Church in Geneva and Freiburg, Switzerland

The Roman Catholic Our Lady of Assumption Church, also known as the Red Church, stands in the Swiss city of Neuchâtel in the diocese of Lausanne, Geneva and Freiburg. The Neo-Gothic church was planned by Guillaume Ritter and consecrated on March 25, 1906. After a major renovation between 1984 and 2000, it was recognized in 1986 as a national monument. In 2007 Pope Benedict XVI raised the church's status to that of basilica minor.

The building is constructed of artificial stone, made on site and tinted to obtain the reddish appearance of Alsace sandstone. The interior has three aisles and a transept. In addition to 14 large paintings representing the Stations of the Cross, five choir windows and a large rosette, the vaulted roof is designed to represent the night sky with almost 10,000 stars.
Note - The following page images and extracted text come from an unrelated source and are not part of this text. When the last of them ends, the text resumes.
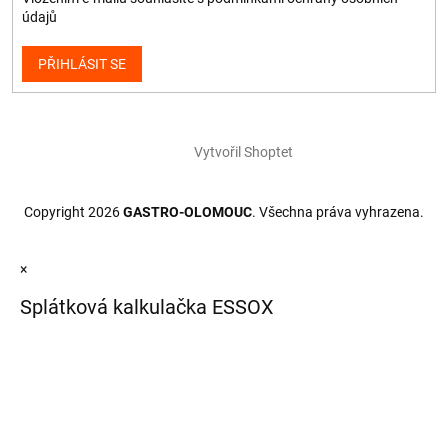
údajů
PŘIHLÁSIT SE
Vytvořil Shoptet
Copyright 2026
GASTRO-OLOMOUC
. Všechna práva vyhrazena.
×
Splátková kalkulačka ESSOX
In 1937 a new high altar by the architect Fernand Dumas de Romont was created, whose centrepiece is a calvary by Marcel Feuillat. In 1933, three large bells, named Maria-Josepha, Faith and Charity, replaced the three smaller ones dating from 1912.

Apart from serving the spiritual needs of 62,000 Neuchâtel Catholics, the basilica is also the most important pilgrimage church in the canton.

The Swiss theologian and mystic Maurice Zundel is buried in the church.